Öyleyse şu gerçeği es ve pas geçmemelidir: Duygu edilgen değil, etken olduğu düzeyde, hiçbir şekilde ben ya da biz belirlenimlerine indirgenemez, çünkü tam da beni dönüştürücü ve bizi var edici bir tarafı olduğu oranda, duygunun (sanılanın aksine) hareketizleştirici hiçbir tarafı yoktur. Burada Didi-Huberman’ın da dikkat çektiği, çift yüzlü bir duygu portresi söz konusudur: Duygulandığımızda, gerçekten duygularımızı dışavurduğumuzda biz değişiriz, ama bu duyguyla düşünüp eyleyebildiğimizde de bizimle birlikte dışarısı, dünya, kişiler (artık ne diyeceksek!) değişir. Duygular “aynı zamanda duygulananın dönüşümüdür de” denmesi boşuna olmadığı gibi, “duygularımız aracılığıyla dünyamızı dönüştürebiliriz” denmesi de boşuna değildir Didi-Huberman tarafından. Hiçbir duygu yoktur ki, hakikaten ve samimiyetle ifade bulan hiçbir duygu yoktur ki, onu ifadeye kavuşturanı ve/veya bu ifadeyle karşılaşanı başkalaştırma gücünü haiz olmasın. İşte Didi-Huberman’ın (mümkün en süperlatif anlamda) naif projesi: Spinoza’nın affectio ve affectus kavramları arasında gittiği ayrımın ifade ettiği şeyi alçakgönüllülükle hatırlatmak.

Bütün bunlar hesaba katıldığında duygunun gizil gücüyle karşılaşırız: Değiştirme gücü. Beni, bizi. Hepimizi. Dolayısıyla, duygunun yalnızca tekil bir şey olmadığından, aynı zamanda çoğul bir şey olduğundan söz edeceğiz. Yalnızca çok kişi tarafından paylaşıldığından değil, bir çokluk oluşturduğundan da. Didi-Huberman’ın Sergei Ayzenştayn’ın Potemkin Zırhlısı’ndan bir sekansa odaklanarak kitabını sonlandırması buna işaret eder zaten: Ayzenştayn’ın filminde plandan plana değişen, duygudan eyleme geçen bir güruhtur; niteliksel bir sıçramadır, katalizörü yoğun mu yoğun duygu olan. “Başkalarına hiçbir surette hitap etmeyen” bir duygunun “artık bir duygu olmayacak” oluşuna erken vurgusu da bundandır Didi-Huberman’ın tam da: Duygu karşılaşmadan çıkar ve karşılaşmalar yaratmak ister ve karşılaşma yaratamadıkça, “içte yaşandıkça” duygunun dönüştüğü, duygulanma gücündeki kademeli azalmadır (ve tabii duygulanma kapasitesine ket vuracak “ben” duygusundaki kademeli artış da). “İçe kapanma” diyelim. Duygularla yaşamak değil de duyguyu yaşamak: Acının daha net bir tanımı olmasa gerek.

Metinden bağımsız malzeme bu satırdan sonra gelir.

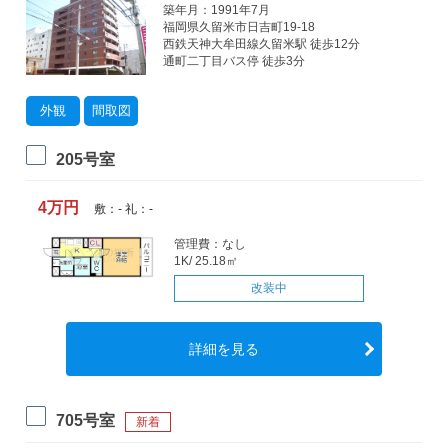
築年月：1991年7月
福岡県久留米市日吉町19-18
西鉄天神大牟田線久留米駅 徒歩12分
通町二丁目バス停 徒歩3分
外観
間取図
205号室
4万円
敷：- 礼：-
管理費：なし
1K/ 25.18㎡
改装中
詳細を見る
705号室
新着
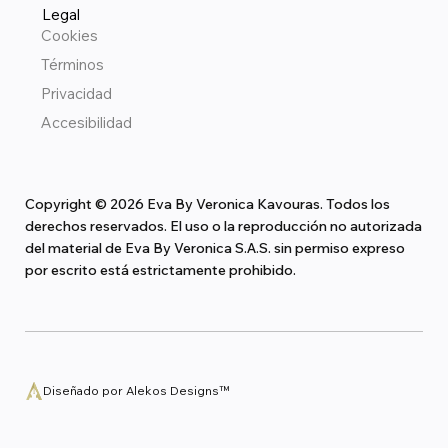
Legal
Cookies
Términos
Privacidad
Accesibilidad
Copyright © 2026 Eva By Veronica Kavouras. Todos los
derechos reservados. El uso o la reproducción no autorizada
del material de Eva By Veronica S.A.S. sin permiso expreso
por escrito está estrictamente prohibido.
Diseñado por Alekos Designs™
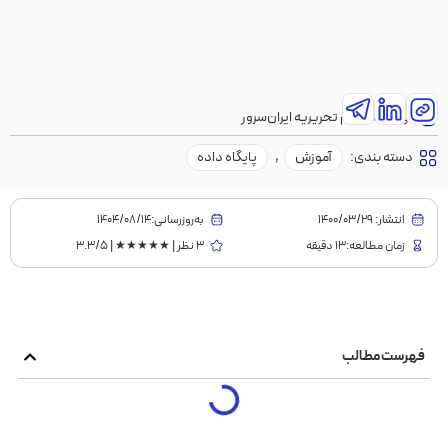
نویسنده:
تیم تحریریه ایران‌سرور
دسته بندی:
آموزش
,
پایگاه داده
انتشار:
1400/03/29
به‌روز‌رسانی:۱۴۰۴/۰۸/۱۴
زمان مطالعه:13 دقیقه
3 نظر | ★★★★★ | 3.3/5
فهرست مطالب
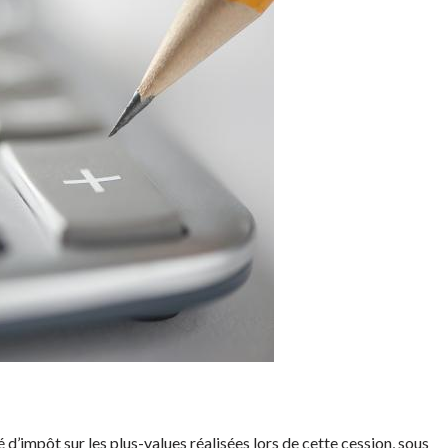
 d’impôt sur les plus-values réalisées lors de cette cession, sous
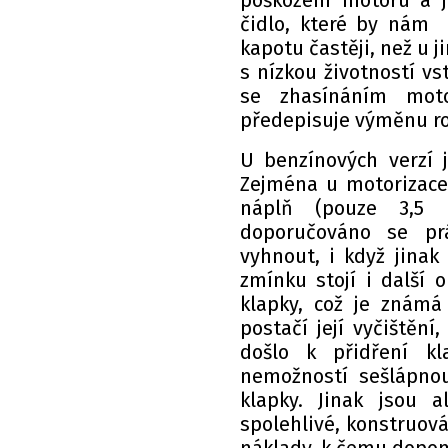
poškození motoru a j
čidlo, které by nám 
kapotu častěji, než u j
s nízkou životností v
se zhasínáním moto
předepisuje výměnu ro
U benzínových verzí 
Zejména u motorizace
náplň (pouze 3,5 l
doporučováno se pr
vyhnout, i když jinak
zmínku stojí i další 
klapky, což je známá
postačí její vyčištění
došlo k přidření kl
nemožností sešlápnou
klapky. Jinak jsou 
spolehlivé, konstruov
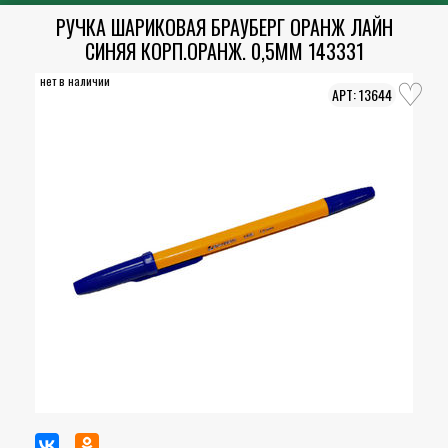
РУЧКА ШАРИКОВАЯ БРАУБЕРГ ОРАНЖ ЛАЙН
СИНЯЯ КОРП.ОРАНЖ. 0,5ММ 143331
нет в наличии
13644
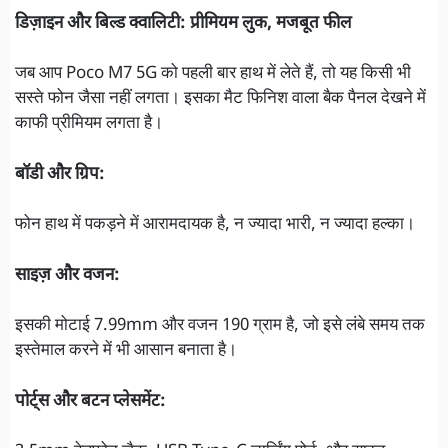
डिज़ाइन और बिल्ड क्वालिटी: प्रीमियम लुक, मजबूत फील
जब आप Poco M7 5G को पहली बार हाथ में लेते हैं, तो यह किसी भी
सस्ते फोन जैसा नहीं लगता। इसका मैट फिनिश वाला बैक पैनल देखने में
काफी प्रीमियम लगता है।
बॉडी और ग्रिप:
फोन हाथ में पकड़ने में आरामदायक है, न ज्यादा भारी, न ज्यादा हल्का।
साइज़ और वजन:
इसकी मोटाई 7.99mm और वजन 190 ग्राम है, जो इसे लंबे समय तक
इस्तेमाल करने में भी आसान बनाता है।
पोर्ट्स और बटन प्लेसमेंट:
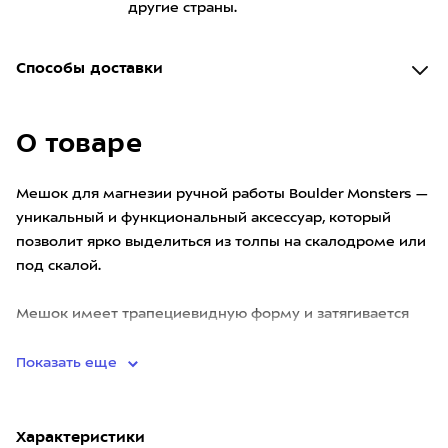
другие страны.
Способы доставки
О товаре
Мешок для магнезии ручной работы Boulder Monsters —
уникальный и функциональный аксессуар, который
позволит ярко выделиться из толпы на скалодроме или
под скалой.
Мешок имеет трапециевидную форму и затягивается
шнурком на манжете. Верх изготовлен из прочн
Показать еще
Характеристики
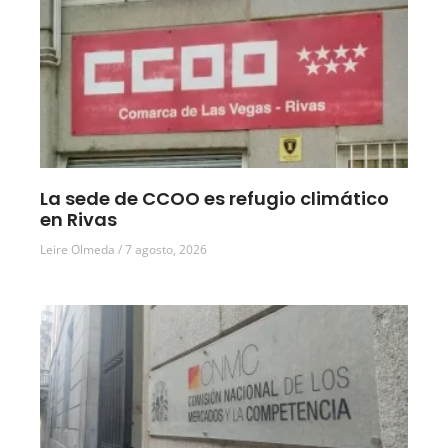
La sede de CCOO es refugio climático
en Rivas
Leire Olmeda
7 agosto, 2026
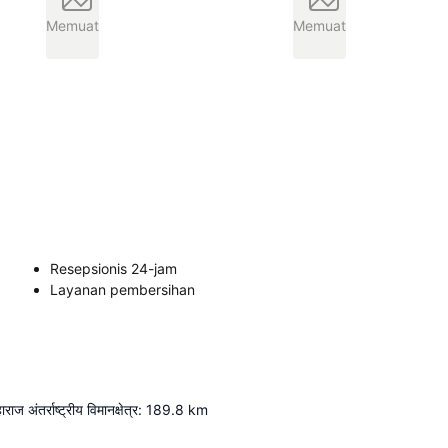
Memuat
Memuat
Resepsionis 24-jam
Layanan pembersihan
ज अंतर्राष्ट्रीय विमानक्षेत्र
:
189.8
km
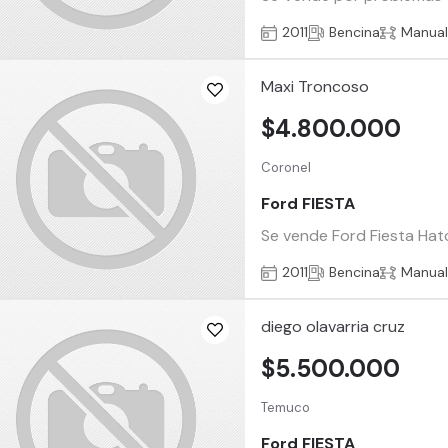
2011
Bencina
Manua
Maxi Troncoso
$4.800.000
Coronel
Ford FIESTA
Se vende Ford Fiesta Hatc
2011
Bencina
Manua
diego olavarria cruz
$5.500.000
Temuco
Ford FIESTA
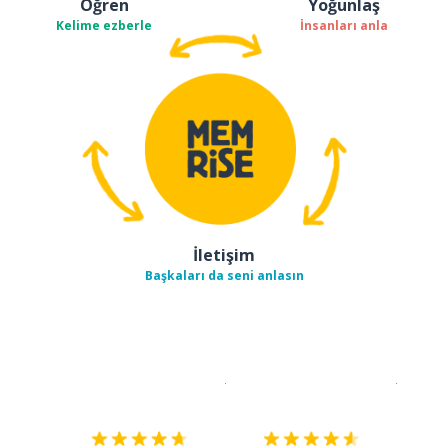
Öğren
Yoğunlaş
Kelime ezberle
İnsanları anla
İletişim
Başkaları da seni anlasın
İndirmek için
App Store
Şimdi İ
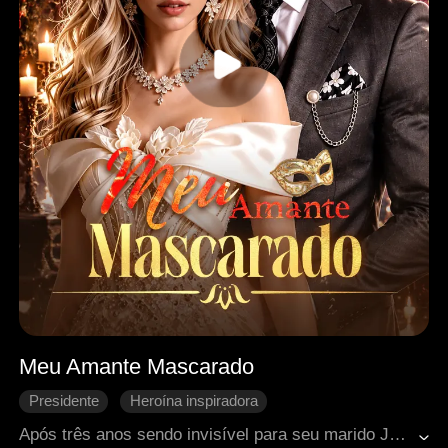
Meu Amante Mascarado
Presidente
Heroína inspiradora
Caso de uma noite
Identidade oculta
Após três anos sendo invisível para seu marido Julian, Katherine é drogada e violentada em uma festa orquestrada pela irmã dele, Eloise, enquanto Julian não faz nada. Devastada, ela pede o divórcio. Mas o homem daquela noite era o próprio Julian, e Katherine, sem saber, inicia um caso secreto com ele sob sua identidade mascarada, Sr. A. Enquanto ela se transforma de esposa submissa a mulher forte e determinada, Julian se torna obcecado pela mulher que nunca enxergou. Entre os planos de Louisa e as armadilhas de Eloise, mentiras e paixão se entrelaçam. Quando a máscara do Sr. A finalmente cai, todas as barreiras também caem. Sem mais segredos, apenas eles juntos.
Romance moderno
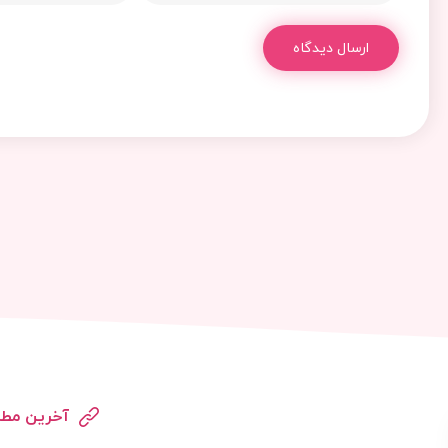
ارسال دیدگاه
آخرین مطا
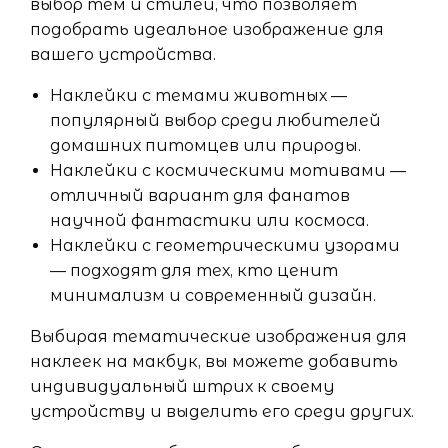
выбор тем и стилей, что позволяет
подобрать идеальное изображение для
вашего устройства.
Наклейки с темами животных —
популярный выбор среди любителей
домашних питомцев или природы.
Наклейки с космическими мотивами —
отличный вариант для фанатов
научной фантастики или космоса.
Наклейки с геометрическими узорами
— подходят для тех, кто ценит
минимализм и современный дизайн.
Выбирая тематические изображения для
наклеек на макбук, вы можете добавить
индивидуальный штрих к своему
устройству и выделить его среди других.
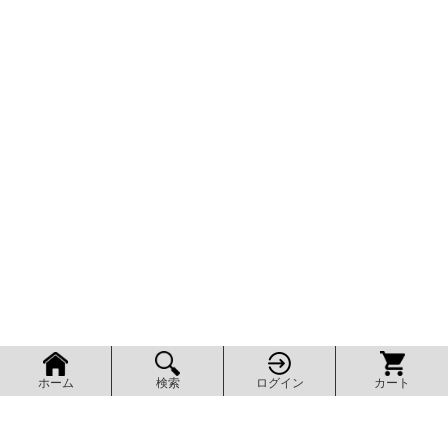
検索
ログイン
カート
ホーム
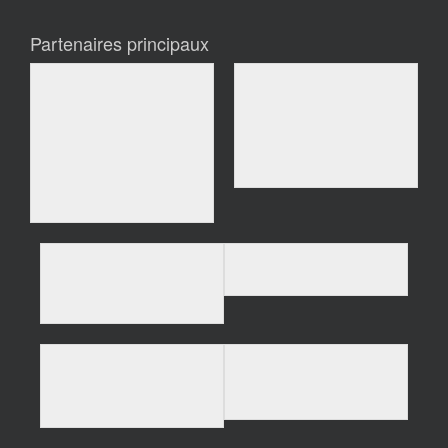
Partenaires principaux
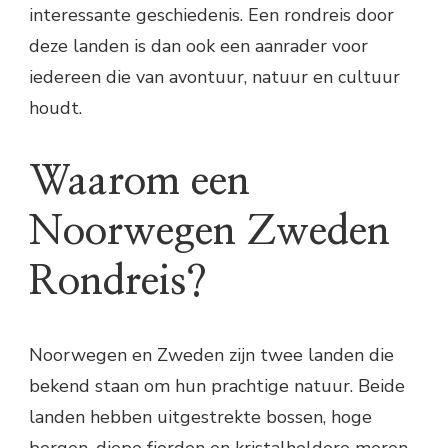
interessante geschiedenis. Een rondreis door
deze landen is dan ook een aanrader voor
iedereen die van avontuur, natuur en cultuur
houdt.
Waarom een
Noorwegen Zweden
Rondreis?
Noorwegen en Zweden zijn twee landen die
bekend staan om hun prachtige natuur. Beide
landen hebben uitgestrekte bossen, hoge
bergen, diepe fjorden en kristalheldere meren.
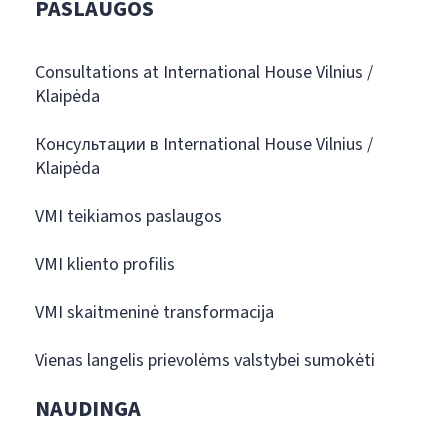
PASLAUGOS
Consultations at International House Vilnius /
Klaipėda
Консультации в International House Vilnius /
Klaipėda
VMI teikiamos paslaugos
VMI kliento profilis
VMI skaitmeninė transformacija
Vienas langelis prievolėms valstybei sumokėti
NAUDINGA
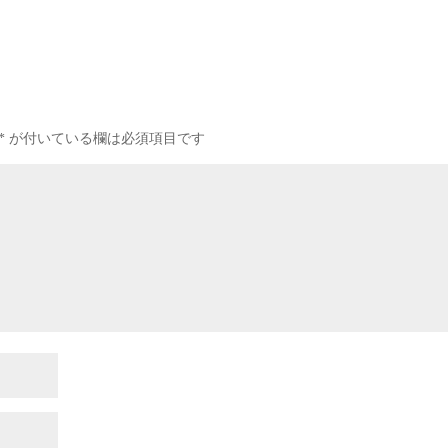
*
が付いている欄は必須項目です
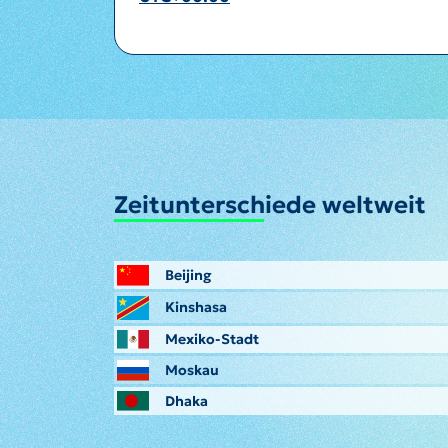
Zeitunterschiede weltweit
Beijing
Kinshasa
Mexiko-Stadt
Moskau
Dhaka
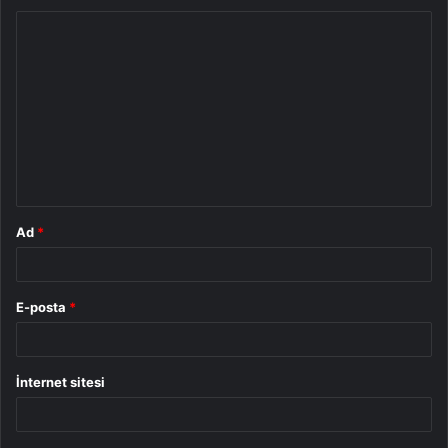
Y
o
r
u
m
*
Ad
*
E-posta
*
İnternet sitesi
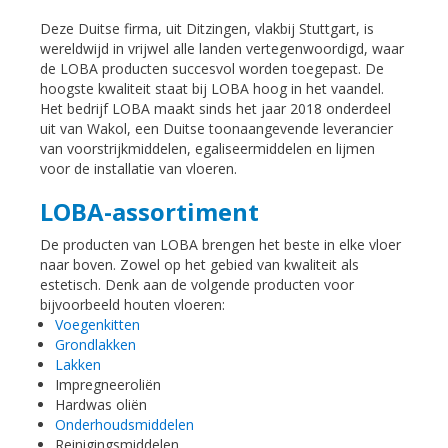
Deze Duitse firma, uit Ditzingen, vlakbij Stuttgart, is
wereldwijd in vrijwel alle landen vertegenwoordigd, waar
de LOBA producten succesvol worden toegepast. De
hoogste kwaliteit staat bij LOBA hoog in het vaandel.
Het bedrijf LOBA maakt sinds het jaar 2018 onderdeel
uit van Wakol, een Duitse toonaangevende leverancier
van voorstrijkmiddelen, egaliseermiddelen en lijmen
voor de installatie van vloeren.
LOBA-assortiment
De producten van LOBA brengen het beste in elke vloer
naar boven. Zowel op het gebied van kwaliteit als
estetisch. Denk aan de volgende producten voor
bijvoorbeeld houten vloeren:
Voegenkitten
Grondlakken
Lakken
Impregneeroliën
Hardwas oliën
Onderhoudsmiddelen
Reinigingsmiddelen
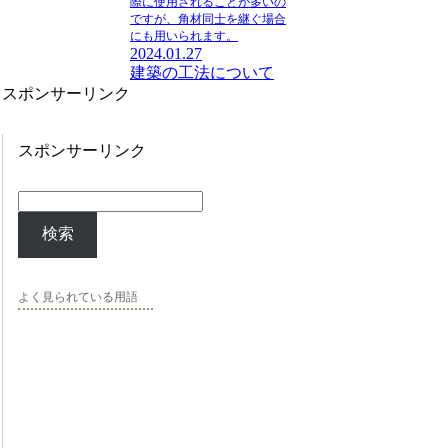
際に使用されることが多いの
ですが、角材同士を継ぐ場合
にも用いられます。
2024.01.27
建築の工法について
スポンサーリンク
スポンサーリンク
検索
よく見られている用語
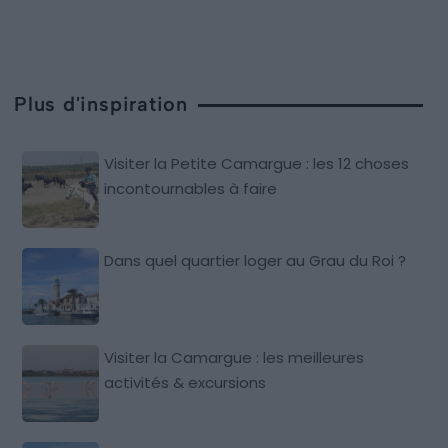
Plus d'inspiration
Visiter la Petite Camargue : les 12 choses
incontournables à faire
Dans quel quartier loger au Grau du Roi ?
Visiter la Camargue : les meilleures
activités & excursions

Ama duygu, en azından tüm sözü edilen tarzda tekil duygu buna, acıya, “duyguda kalma”ya izin vermez. O ki insanın kırılgan bedenini aşar, ondan taşar. Duygunun tekilliği işte tam da bu açıdan onun çokluğudur. Her birimizin içinde bir ötekinden olduğunu hiçbir şey tüm tekilliğiyle ifade bulan bir duygu kadar görünür kılmaz bize. Ve yine hiçbir şey bu tip bir duygu kadar kadir, mahir, muktedir kılmaz bizi; tek tek, topluca. Bu raddede ise soru “Duygulanacak mıyız?” değil, “Eyleyecek miyiz?” halini alır, Didi-Huberman’ın da sezdiği gibi. “Tüm bu duygularla ne yapacağız?” Bundan daha politik bir soru olabilir mi?